8 months.....

It has been 8 long months so far of treatment with many more to go.  The finish line is so far out and while what quite possibly is the worst of it is behind us the end is still 19 months out.  I have been struggling lately as I watch and hear about others who have started their childrens treatment after us and are finishing it long before we will.  It is a sickening mix of emotions as I am thrilled for their victory but in all honesty envious that they are reaching the finish line so much sooner than us. 


  1. Beth Z2:29 PM

    Hi Jen. My heart goes out to you knowing that it is hard to endure the constant stress of battling leukemia. I can say I have heard parents with your perspective before, thinking that their child has a harder cancer. The only cancer that seems "easy" to me really is standard ALL, requiring only a monthly clinic visit, having beautiful odds, excellent support and a lot of freedom, even if it does go on for years. Others though, such as Tucker and frankly, nearly everyone else I've seen on the inpatient side, aren't quite so relatively "lucky". I'm sure that from some peoples' points of view, Cy having to be inpatient for 6 months straight seems like a relatively quick treatment, but I can assure you that living at Doernbecher like that is not the same as being allowed to leave for a good portion of that time. Comparing cases based on the calendar may not be all that helpful. And even though there are no plans for Cy or perhaps another transplant patient to have any further chemotherapy, radiation or transplant, he is by no means done, and will be affected for the rest of his life by the treatment and the limitations he must now live within because of it.
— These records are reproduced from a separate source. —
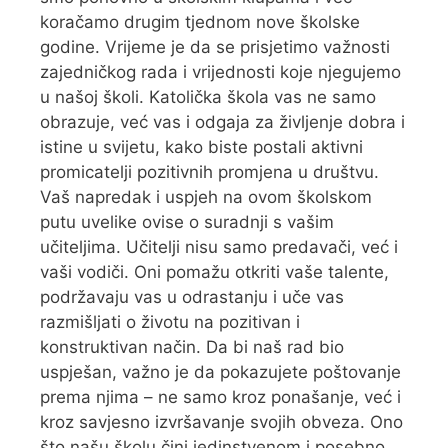
koračamo drugim tjednom nove školske
godine. Vrijeme je da se prisjetimo važnosti
zajedničkog rada i vrijednosti koje njegujemo
u našoj školi. Katolička škola vas ne samo
obrazuje, već vas i odgaja za življenje dobra i
istine u svijetu, kako biste postali aktivni
promicatelji pozitivnih promjena u društvu.
Vaš napredak i uspjeh na ovom školskom
putu uvelike ovise o suradnji s vašim
učiteljima. Učitelji nisu samo predavači, već i
vaši vodiči. Oni pomažu otkriti vaše talente,
podržavaju vas u odrastanju i uče vas
razmišljati o životu na pozitivan i
konstruktivan način. Da bi naš rad bio
uspješan, važno je da pokazujete poštovanje
prema njima – ne samo kroz ponašanje, već i
kroz savjesno izvršavanje svojih obveza. Ono
što našu školu čini jedinstvenom i posebno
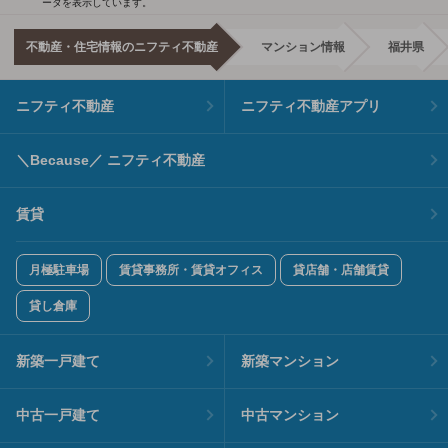
ータを表示しています。
不動産・住宅情報のニフティ不動産
マンション情報
福井県
ニフティ不動産
ニフティ不動産アプリ
＼Because／ ニフティ不動産
賃貸
月極駐車場
賃貸事務所・賃貸オフィス
貸店舗・店舗賃貸
貸し倉庫
新築一戸建て
新築マンション
中古一戸建て
中古マンション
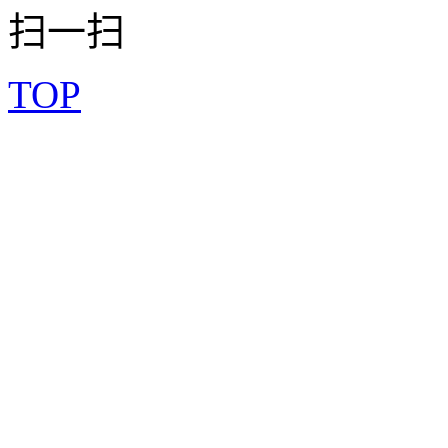
扫一扫
TOP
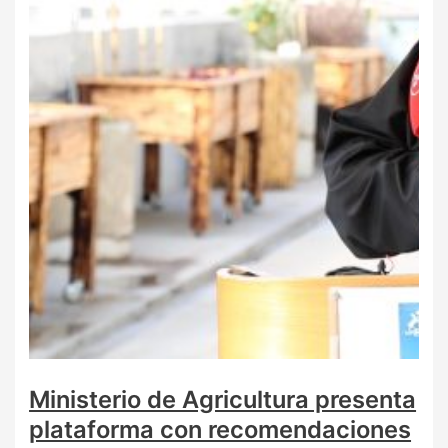
Ministerio de Agricultura presenta
plataforma con recomendaciones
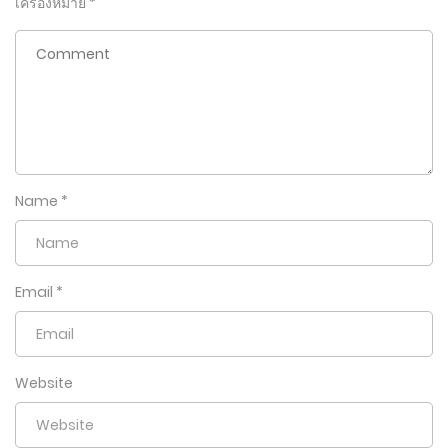
เครื่องหมาย
*
Name
*
Email
*
Website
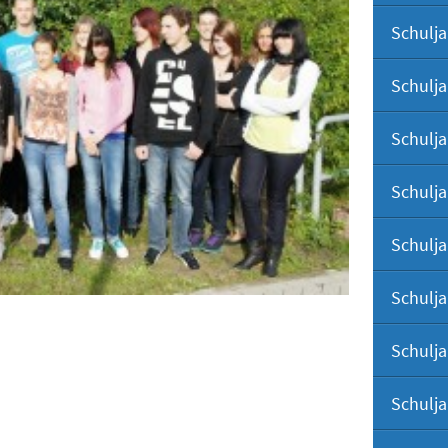
Schulja
Schulja
Schulja
Schulja
Schulja
Schulja
Schulja
Schulja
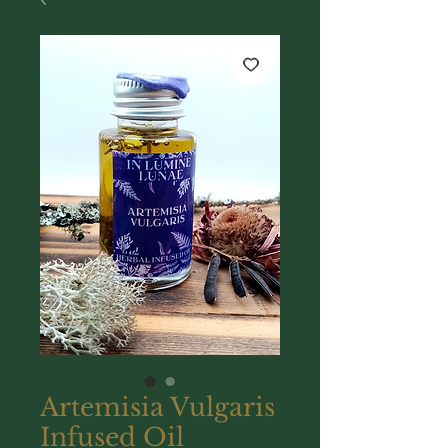
Artemisia Vulgaris
Infused Oil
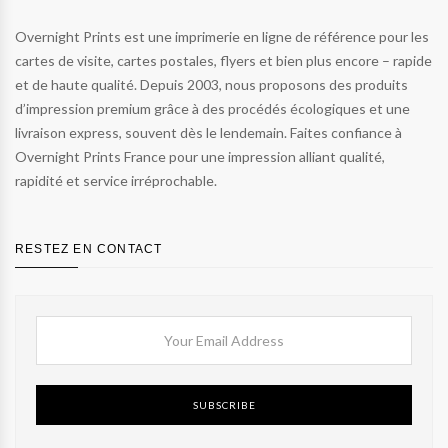
Overnight Prints est une imprimerie en ligne de référence pour les
cartes de visite, cartes postales, flyers et bien plus encore – rapide
et de haute qualité. Depuis 2003, nous proposons des produits
d’impression premium grâce à des procédés écologiques et une
livraison express, souvent dès le lendemain. Faites confiance à
Overnight Prints France pour une impression alliant qualité,
rapidité et service irréprochable.
RESTEZ EN CONTACT
SUBSCRIBE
    If someone shares that they are "done" with treatment in just a few short months, I can tell you this: I have seen people celebrate their victory and I bask in it with them, never to see them on the inpatient side again, although that is from a 6 month perspective. I've seen families face the excruciating and threatening scenario of relapse. I have seen families face what will be months and months surgeries, weeks of radiation and chemotherapy together with dismal odds for their child. I know of children who have died in those six months. Being in for such a sustained time allowed me to be acquainted with many families and their unique stories, and to learn about the specifics of their child's cancers. If it helps you find comfort, I encourage you to read more about some of the other major childhood cancers - neuroblastoma, osteosarcoma, rhabdomyosarcoma, retinoblastoma, pinealoblastoma, medulloblastoma, T-cell ALL, and AML. I can tell you with confidence that nobody gets away from this beast in just a few months really. I hope you are not witness to the ravages and tragedies of others any more than you have to be, but if it brings you comfort, you might seek more information about these other cancers to help you grasp what most other families from the inpatient side must face.

  2. My post is not to discount what others go through and I know with out a doubt that the battle truely is never "done". I guess I am referring more to not being eligible for a transplant as well as pumping chemo into my son. Seeing him sick,weak and hurting. I look forward to the days when Tucker doesn't have to go through that and pray that when it is done that it never comes back so that he never has to have chemotherapy again. I spent nearly the first four months of treatment with Tucker in the hospital with little more than 3-4 days a month out. It is very isolating but with out sounding harsh I sometimes feel like I would have rather been up there for 6 months straight and not do Chemo anymore than have to face another 18 months of it. It is all relative to each case, there really is no way for me to know if having the transplant would have been or worked out better than what we are going through now. That is why I struggle with my feelings. These children are true warriors, no ones fight should be discounted at all.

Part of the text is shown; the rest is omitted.